**Task:**
Do any lines in the data below contain "ManageWork"? If so, copy every one of them.

Dataset entries:
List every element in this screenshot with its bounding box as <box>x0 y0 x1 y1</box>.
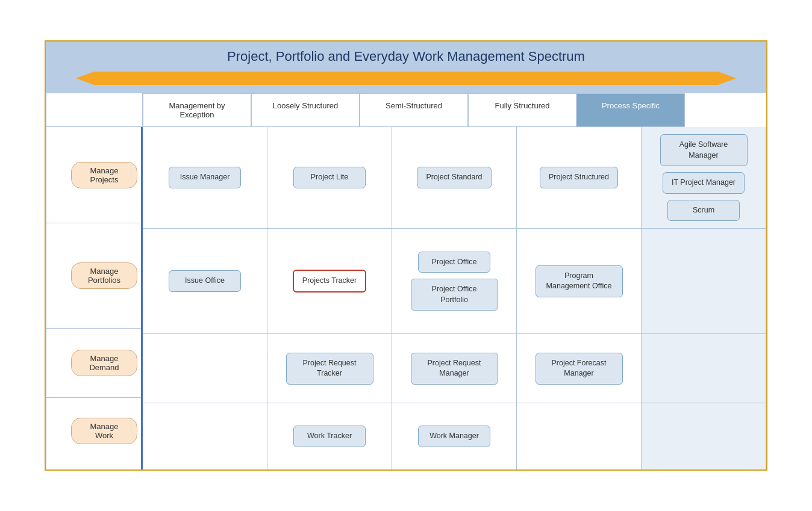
col-header-loosely: Loosely Structured <box>251 93 360 127</box>
arrow-shaft <box>94 72 718 85</box>
col-header-semi: Semi-Structured <box>360 93 468 127</box>
item-program-management-office[interactable]: Program Management Office <box>536 265 623 297</box>
cell-demand-exception <box>143 334 267 403</box>
cell-work-process <box>642 403 766 469</box>
cell-demand-semi: Project Request Manager <box>392 334 517 403</box>
item-project-office[interactable]: Project Office <box>418 252 490 273</box>
cell-portfolios-loosely: Projects Tracker <box>267 229 392 333</box>
column-headers: Management byException Loosely Structure… <box>46 93 766 127</box>
item-project-structured[interactable]: Project Structured <box>540 167 618 188</box>
cell-work-semi: Work Manager <box>392 403 517 469</box>
main-diagram: Project, Portfolio and Everyday Work Man… <box>45 40 767 471</box>
label-manage-projects: ManageProjects <box>46 127 141 223</box>
spectrum-arrow <box>94 72 718 85</box>
item-project-request-tracker[interactable]: Project Request Tracker <box>286 353 373 385</box>
item-agile-software-manager[interactable]: Agile Software Manager <box>660 134 748 166</box>
item-work-tracker[interactable]: Work Tracker <box>293 426 366 447</box>
row-demand: Project Request Tracker Project Request … <box>143 334 766 403</box>
item-project-forecast-manager[interactable]: Project Forecast Manager <box>536 353 623 385</box>
item-project-lite[interactable]: Project Lite <box>293 167 366 188</box>
cell-demand-loosely: Project Request Tracker <box>267 334 392 403</box>
item-issue-office[interactable]: Issue Office <box>169 270 241 292</box>
label-manage-portfolios: ManagePortfolios <box>46 223 141 329</box>
row-projects: Issue Manager Project Lite Project Stand… <box>143 127 766 229</box>
main-grid: ManageProjects ManagePortfolios ManageDe… <box>46 127 766 469</box>
row-portfolios: Issue Office Projects Tracker Project Of… <box>143 229 766 334</box>
item-projects-tracker[interactable]: Projects Tracker <box>293 270 366 293</box>
cell-demand-fully: Project Forecast Manager <box>517 334 642 403</box>
row-label-demand: ManageDemand <box>71 350 137 376</box>
item-project-office-portfolio[interactable]: Project Office Portfolio <box>411 279 498 311</box>
header-empty <box>46 93 143 127</box>
arrow-row <box>52 69 760 91</box>
row-labels-col: ManageProjects ManagePortfolios ManageDe… <box>46 127 143 469</box>
label-manage-work: ManageWork <box>46 398 141 464</box>
cell-work-exception <box>143 403 267 469</box>
cell-portfolios-process <box>642 229 766 333</box>
item-project-request-manager[interactable]: Project Request Manager <box>411 353 498 385</box>
row-label-projects: ManageProjects <box>71 162 137 188</box>
cell-portfolios-exception: Issue Office <box>143 229 267 333</box>
cell-projects-loosely: Project Lite <box>267 127 392 228</box>
cell-demand-process <box>642 334 766 403</box>
cell-work-fully <box>517 403 642 469</box>
cell-projects-process: Agile Software Manager IT Project Manage… <box>642 127 766 228</box>
cell-projects-exception: Issue Manager <box>143 127 267 228</box>
item-project-standard[interactable]: Project Standard <box>417 167 491 188</box>
main-title: Project, Portfolio and Everyday Work Man… <box>52 49 760 64</box>
item-work-manager[interactable]: Work Manager <box>418 426 490 447</box>
cell-portfolios-semi: Project Office Project Office Portfolio <box>392 229 517 333</box>
row-label-work: ManageWork <box>71 418 137 444</box>
col-header-fully: Fully Structured <box>468 93 576 127</box>
cell-projects-semi: Project Standard <box>392 127 517 228</box>
label-manage-demand: ManageDemand <box>46 329 141 398</box>
grid-content: Issue Manager Project Lite Project Stand… <box>143 127 766 469</box>
item-scrum[interactable]: Scrum <box>667 200 740 221</box>
col-header-process: Process Specific <box>576 93 685 127</box>
cell-projects-fully: Project Structured <box>517 127 642 228</box>
row-work: Work Tracker Work Manager <box>143 403 766 469</box>
row-label-portfolios: ManagePortfolios <box>71 262 137 289</box>
cell-portfolios-fully: Program Management Office <box>517 229 642 333</box>
item-it-project-manager[interactable]: IT Project Manager <box>663 172 745 194</box>
item-issue-manager[interactable]: Issue Manager <box>169 167 241 188</box>
header: Project, Portfolio and Everyday Work Man… <box>46 42 766 93</box>
cell-work-loosely: Work Tracker <box>267 403 392 469</box>
col-header-management-exception: Management byException <box>143 93 251 127</box>
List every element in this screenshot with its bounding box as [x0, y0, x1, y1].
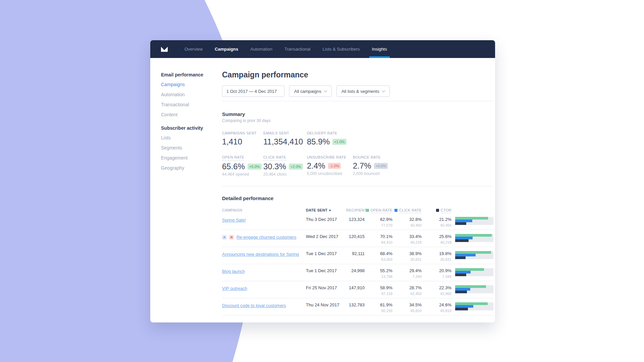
ctor-bar: [455, 256, 466, 259]
rate-bars: [455, 302, 493, 310]
nav-item-transactional[interactable]: Transactional: [278, 40, 317, 58]
click-rate-bar: [455, 254, 476, 256]
nav-item-label: Transactional: [284, 47, 311, 52]
campaign-monitor-logo-icon: [160, 46, 168, 53]
recipients-cell: 123,324: [346, 217, 365, 222]
date-range-value: 1 Oct 2017 — 4 Dec 2017: [226, 89, 277, 94]
sidebar-item-engagement[interactable]: Engagement: [161, 155, 222, 161]
rate-bars: [455, 251, 493, 259]
nav-item-lists-subscribers[interactable]: Lists & Subscribers: [317, 40, 366, 58]
click-count-cell: 35,831: [392, 257, 422, 262]
trend-badge: +1.0%: [332, 139, 346, 145]
click-count-cell: 7,349: [392, 275, 422, 279]
nav-item-insights[interactable]: Insights: [366, 40, 393, 58]
campaign-link[interactable]: Announcing new destinations for Spring: [222, 252, 299, 257]
recipients-cell: 132,783: [346, 302, 365, 307]
table-row: Discount code to loyal customers Thu 24 …: [222, 298, 493, 315]
chevron-down-icon: [382, 89, 385, 92]
sidebar-item-geography[interactable]: Geography: [161, 165, 222, 171]
open-rate-cell: 58.9%: [365, 285, 392, 290]
metric-click-rate: CLICK RATE 30.3% +2.0% 20,464 clicks: [263, 154, 307, 177]
page-title: Campaign performance: [222, 70, 493, 79]
filters-row: 1 Oct 2017 — 4 Dec 2017 All campaigns Al…: [222, 85, 493, 97]
metric-campaigns-sent: CAMPAIGNS SENT 1,410: [222, 130, 263, 146]
sidebar-item-segments[interactable]: Segments: [161, 145, 222, 150]
ctor-bar: [455, 222, 466, 225]
metric-label: UNSUBSCRIBE RATE: [307, 155, 346, 160]
nav-item-label: Insights: [372, 47, 387, 52]
sidebar-item-automation[interactable]: Automation: [161, 92, 222, 97]
column-header-campaign: CAMPAIGN: [222, 208, 306, 213]
click-rate-cell: 29.4%: [392, 268, 422, 273]
app-window: Overview Campaigns Automation Transactio…: [150, 40, 495, 322]
nav-item-overview[interactable]: Overview: [178, 40, 209, 58]
campaign-link[interactable]: Discount code to loyal customers: [222, 303, 286, 308]
nav-item-campaigns[interactable]: Campaigns: [209, 40, 244, 58]
metric-subtext: 44,464 opened: [222, 172, 263, 177]
date-range-input[interactable]: 1 Oct 2017 — 4 Dec 2017: [222, 85, 284, 97]
open-rate-bar: [455, 217, 488, 220]
campaign-link[interactable]: Blog launch: [222, 269, 245, 274]
trend-badge: -1.0%: [328, 163, 341, 169]
ctor-cell: 21.2%: [422, 217, 451, 222]
sidebar-item-campaigns[interactable]: Campaigns: [161, 82, 222, 87]
ctor-count-cell: 40,218: [422, 240, 451, 245]
chevron-down-icon: [324, 89, 327, 92]
date-sent-cell: Thu 24 Nov 2017: [306, 302, 346, 307]
open-count-cell: 13,798: [365, 275, 392, 279]
sidebar-heading-email-performance: Email performance: [161, 72, 222, 77]
open-count-cell: 90,159: [365, 309, 392, 313]
summary-metrics-row-1: CAMPAIGNS SENT 1,410 EMAILS SENT 11,354,…: [222, 130, 493, 146]
nav-item-label: Lists & Subscribers: [323, 47, 360, 52]
click-rate-cell: 34.5%: [392, 302, 422, 307]
ctor-cell: 22.3%: [422, 285, 451, 290]
list-segment-filter-value: All lists & segments: [341, 89, 379, 94]
metric-value: 2.7%: [353, 161, 371, 171]
column-header-tooltip[interactable]: CLICK RATE: [399, 208, 422, 213]
column-header-tooltip[interactable]: OPEN RATE: [371, 208, 392, 213]
recipients-cell: 24,998: [346, 268, 365, 273]
ctor-bar: [455, 308, 468, 310]
click-count-cell: 40,450: [392, 223, 422, 228]
column-header-recipients: RECIPIENTS: [346, 208, 365, 213]
campaign-link[interactable]: Spring Sale!: [222, 218, 246, 223]
campaign-filter-select[interactable]: All campaigns: [289, 85, 332, 97]
open-rate-cell: 70.1%: [365, 234, 392, 239]
table-row: Announcing new destinations for Spring T…: [222, 247, 493, 264]
main-content: Campaign performance 1 Oct 2017 — 4 Dec …: [222, 58, 497, 315]
open-count-cell: 77,570: [365, 223, 392, 228]
sidebar-item-content[interactable]: Content: [161, 112, 222, 117]
list-segment-filter-select[interactable]: All lists & segments: [336, 85, 390, 97]
column-header-date-sent[interactable]: DATE SENT▼: [306, 208, 346, 213]
metric-label-tooltip[interactable]: OPEN RATE: [222, 155, 244, 161]
metric-emails-sent: EMAILS SENT 11,354,410: [263, 130, 307, 146]
metric-unsubscribe-rate: UNSUBSCRIBE RATE 2.4% -1.0% 5,000 unsubs…: [307, 154, 353, 177]
metric-label-tooltip[interactable]: CLICK RATE: [263, 155, 286, 161]
click-rate-bar: [455, 220, 472, 222]
rate-bars: [455, 217, 493, 225]
column-header-open-rate: OPEN RATE: [365, 208, 392, 213]
nav-item-automation[interactable]: Automation: [244, 40, 278, 58]
table-row: Blog launch Tue 1 Dec 2017 24,998 55.2%1…: [222, 264, 493, 281]
campaign-link[interactable]: VIP outreach: [222, 286, 247, 291]
click-rate-bar: [455, 288, 470, 291]
open-rate-bar: [455, 268, 484, 271]
metric-label: DELIVERY RATE: [307, 131, 337, 135]
recipients-cell: 147,910: [346, 285, 365, 290]
column-header-tooltip[interactable]: CTOR: [441, 208, 451, 213]
sidebar-item-transactional[interactable]: Transactional: [161, 102, 222, 107]
recipients-cell: 92,111: [346, 251, 365, 256]
table-row: VIP outreach Fri 25 Nov 2017 147,910 58.…: [222, 281, 493, 298]
open-rate-bar: [455, 234, 492, 237]
ctor-count-cell: 42,450: [422, 292, 451, 296]
sidebar-item-lists[interactable]: Lists: [161, 135, 222, 140]
ctor-bar: [455, 239, 469, 242]
detailed-performance-heading: Detailed performance: [222, 195, 493, 201]
open-rate-bar: [455, 302, 488, 305]
table-row: A B Re-engage churned customers Wed 2 De…: [222, 230, 493, 247]
ctor-cell: 19.8%: [422, 251, 451, 256]
metric-subtext: 2,000 bounced: [353, 171, 493, 176]
click-count-cell: 42,450: [392, 292, 422, 296]
recipients-cell: 120,415: [346, 234, 365, 239]
campaign-link[interactable]: Re-engage churned customers: [236, 235, 297, 240]
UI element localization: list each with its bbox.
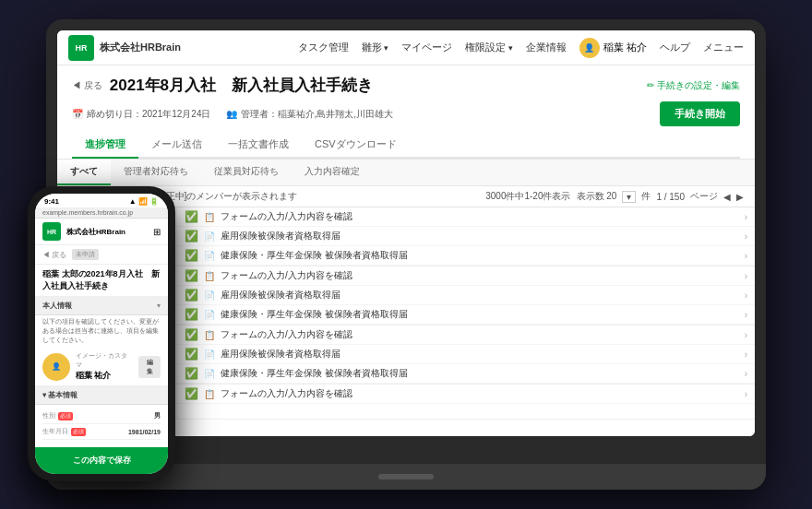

**Response area:**
label-manage-work: ManageWork <box>46 398 141 464</box>
row-label-work: ManageWork <box>71 418 137 444</box>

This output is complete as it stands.